An interface of the server should be on the network on which the storage is located. As CHAP is insecure, all storage is served via a separate storage VLAN. This can be achieved by either creating a virtual interface and using VLAN tagging, or by using a different physical interface.

Separate physical connection

First is the network configuration in /etc/network/interfaces, where eth1 is the connection that will be used for storage data. In order to keep things simple, the xx.xx in the IP addresses should match the second half of each TJ host's IP address. For example, bottom (198.38.17.55) would have the storage address 172.16.17.55.

allow-hotplug eth1
iface eth1 inet static
   address 172.16.xx.xx
   netmask 255.255.0.0

The configuration of the interface through which the server connects to the storage network should look like the following in Cisco IOS. Here, VLAN 16 is the storage network.
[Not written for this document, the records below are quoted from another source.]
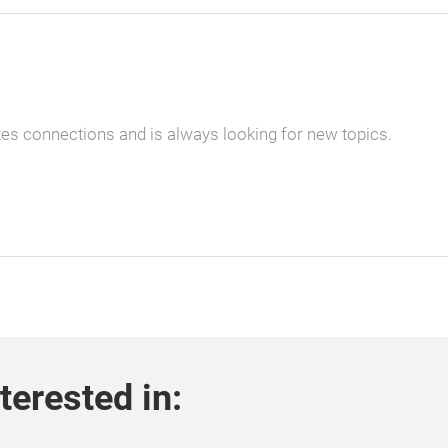
kes connections and is always looking for new topics.
terested in: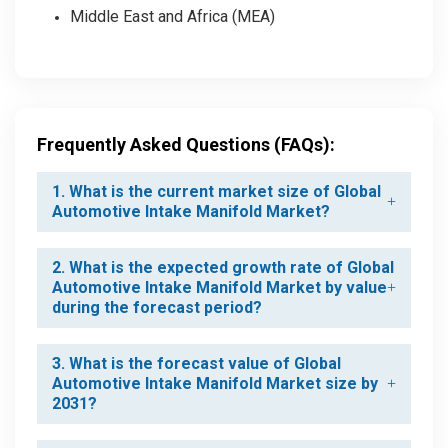
Middle East and Africa (MEA)
Frequently Asked Questions (FAQs):
1. What is the current market size of Global
Automotive Intake Manifold Market?
2. What is the expected growth rate of Global
Automotive Intake Manifold Market by value
during the forecast period?
3. What is the forecast value of Global
Automotive Intake Manifold Market size by
2031?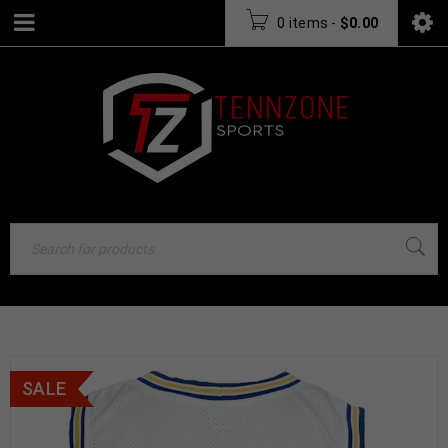
0 items
-
$
0.00
SALE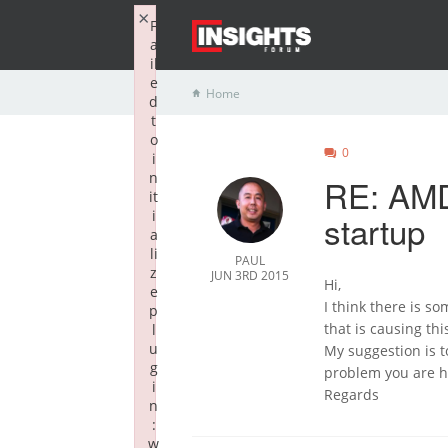
×
F
a
il
e
Home
d
t
o
0
i
n
RE: AMD
it
i
startup
a
li
PAUL
z
JUN 3RD 2015
Hi,
e
I think there is s
p
that is causing th
l
u
My suggestion is t
g
problem you are ha
i
Regards
n
:
w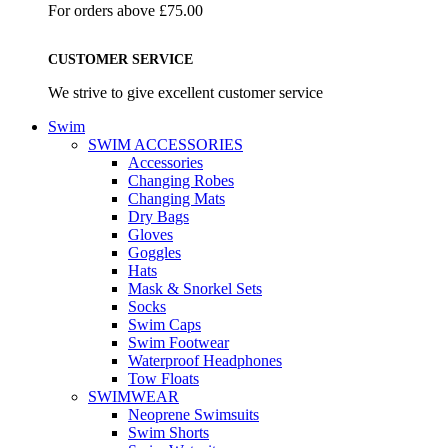
For orders above £75.00
CUSTOMER SERVICE
We strive to give excellent customer service
Swim
SWIM ACCESSORIES
Accessories
Changing Robes
Changing Mats
Dry Bags
Gloves
Goggles
Hats
Mask & Snorkel Sets
Socks
Swim Caps
Swim Footwear
Waterproof Headphones
Tow Floats
SWIMWEAR
Neoprene Swimsuits
Swim Shorts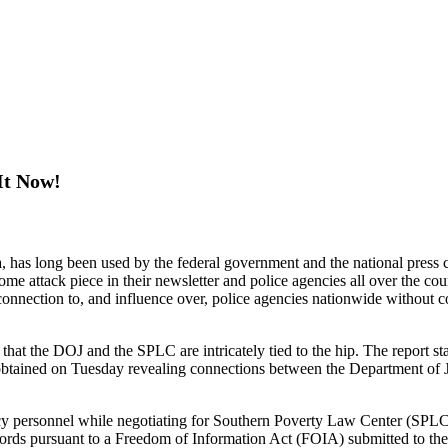
It Now!
 long been used by the federal government and the national press corp
attack piece in their newsletter and police agencies all over the count
connection to, and influence over, police agencies nationwide without 
 that the DOJ and the SPLC are intricately tied to the hip. The report 
 obtained on Tuesday revealing connections between the Department of 
cy personnel while negotiating for Southern Poverty Law Center (SPLC) 
records pursuant to a Freedom of Information Act (FOIA) submitted to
interface SomeInterface3/14
 description Your description here
 switchport access vlan 16
 switchport mode access
 logging event link-status
 spanning-tree portfast

VLAN tagging (802.1q)

After installing the vlan package, the following is possible in /etc/network/interfaces. In order to keep things simple, the xx.xx in the IP addresses should match the second half of each TJ host's IP address. For example, bottom (198.38.17.55) would have the storage address 172.16.17.55.

auto vlan16
iface vlan16 inet static
   address 172.16.xx.xx
   netmask 255.255.0.0
   vlan_raw_device eth0

The VLAN tagging must be configured on the switch. For Cisco IOS, the interface should look similar to the following:

interface SomeInterface3/14
 description Your description here
 switchport trunk encapsulation dot1q
 switchport trunk allowed vlan 1,16
 switchport mode trunk
 logging event link-status
 spanning-tree portfast

Finally, the host must know to load the 8021q kernel module if this functionality is not embedded into the kernel. Add the following line to /etc/modules:

8021q

iSCSI

/etc/initiatorname.iscsi

(Also link /etc/iscsi/initiatorname.iscsi to this file)

## DO NOT EDIT OR REMOVE THIS FILE!
## If you remove this file, the iSCSI daemon will not start.
## If you change the InitiatorName, existing access control lists
## may reject this initiator.  The InitiatorName must be unique
## for each iSCSI initiator.  Do NOT duplicate iSCSI InitiatorNames.
InitiatorName=iqn.1992-03.edu.tjhsst:initiator:HOSTNAME.0
InitiatorAlias=HOSTNAME

/etc/iscsid.conf

(Also link /etc/iscsi/iscsid.conf to this file)

#
# Open-iSCSI configuration.
#
node.active_cnx = 1
node.startup = automatic
node.session.auth.username = SOME_USERNAME
node.session.auth.password = SOME_PASSWORD
node.session.timeo.replacement_timeout = 120
node.session.err_timeo.abort_timeout = 10
node.session.err_timeo.reset_timeout = 30
node.session.iscsi.InitialR2T = No
node.session.iscsi.ImmediateData = Yes
node.session.iscsi.FirstBurstLength = 262144
node.session.iscsi.MaxBurstLength = 16776192
node.session.iscsi.DefaultTime2Wait = 0
node.session.iscsi.DefaultTime2Retain = 0
node.session.iscsi.MaxConnections = 0
node.conn[0].iscsi.HeaderDigest = None
node.conn[0].iscsi.DataDigest = None
node.conn[0].iscsi.MaxRecvDataSegmentLength = 65536
#discovery.sendtargets.auth.authmethod = CHAP
#discovery.sendtargets.auth.username = SOME_USERNAME
#discovery.sendtargets.auth.password = SOME_PASSWORD

Discovering and connecting to the storage

Run the following command for each storage server, replacing 172.16.xx.xx with the IP addresses of the storage. If a storage device has multiple IP addresses, run the command for each IP address.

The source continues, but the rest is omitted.